When I was a teenager, I was friends with two sisters, Tara and Sheila. Every summer we signed up for a backpacking or canoeing adventure at Camp Northwoods, a Girl Scout camp in Wisconsin. Honestly, I didn’t much care for backpacking: carrying a 35-pound pack and eating freeze-dried lunches was not my thing. I tried it once and realized I much prefer canoeing: shooting the rapids, yes, but also lazing down the river on a July afternoon in the canoe that’s carrying the food. I started keeping a travelogue that I read each night around the campfire, which is how I first discovered my love of story-telling.

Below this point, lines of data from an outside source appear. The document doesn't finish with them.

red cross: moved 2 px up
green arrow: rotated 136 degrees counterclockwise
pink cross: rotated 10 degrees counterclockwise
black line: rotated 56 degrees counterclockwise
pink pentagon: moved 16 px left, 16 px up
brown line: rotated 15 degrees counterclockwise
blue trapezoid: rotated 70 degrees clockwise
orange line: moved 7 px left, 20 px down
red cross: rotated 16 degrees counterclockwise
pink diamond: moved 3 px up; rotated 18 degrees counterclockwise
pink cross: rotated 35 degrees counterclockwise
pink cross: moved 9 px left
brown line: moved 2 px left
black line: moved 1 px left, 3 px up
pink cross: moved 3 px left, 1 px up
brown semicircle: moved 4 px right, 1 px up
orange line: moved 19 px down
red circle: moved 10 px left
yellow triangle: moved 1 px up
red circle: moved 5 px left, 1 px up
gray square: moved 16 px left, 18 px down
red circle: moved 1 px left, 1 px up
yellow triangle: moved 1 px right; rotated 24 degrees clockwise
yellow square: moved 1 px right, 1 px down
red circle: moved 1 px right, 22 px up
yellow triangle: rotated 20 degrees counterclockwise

Over the course of three or four summers, Tara, Sheila, and I canoed the Chippewa and the Namekagon Rivers with a couple different groups of girls, led by our favorite camp counselor, Slim. Our last year, we dodged a tornado, taking refuge in a stranger’s basement. Slim tried to calm us by taking up where we’d left off in The Little Prince: “It is good to have had a friend,” she read, “even if one is going to die.” We all screamed our teenage-girl screams. So prophetic. So French. So freaky. Though we were on a two-week voyage where we prided ourselves on deftly navigating Class IV rapids, the tornado provoked a momentary sense of perspective: We were mortal, but we were among friends.
Back in the Cities during the school year, Tara and Sheila and I joined Slim and Zoey, the summer camp director, on weekend road trips. We soon dropped the goofy camp names, calling them by their real names, Carlyn and Nona. We’d go up to Duluth to see the autumn leaves, or help set up platform tents at Northwoods before summer camp began. For their birthdays, we bought cards and posters featuring Susan Polis Schutz poetry. On a winter weekend, we’d visit their suburban apartment, playing cards and watching made-for-TV movies. It was at Carlyn and Nona’s that I first fell in love with Martin Sheen, as I watched him in the what-I-now-know-to-be-sick thriller, Sweet Hostage, in which he plays an escaped mental patient who kidnaps the illiterate teen Linda Blair.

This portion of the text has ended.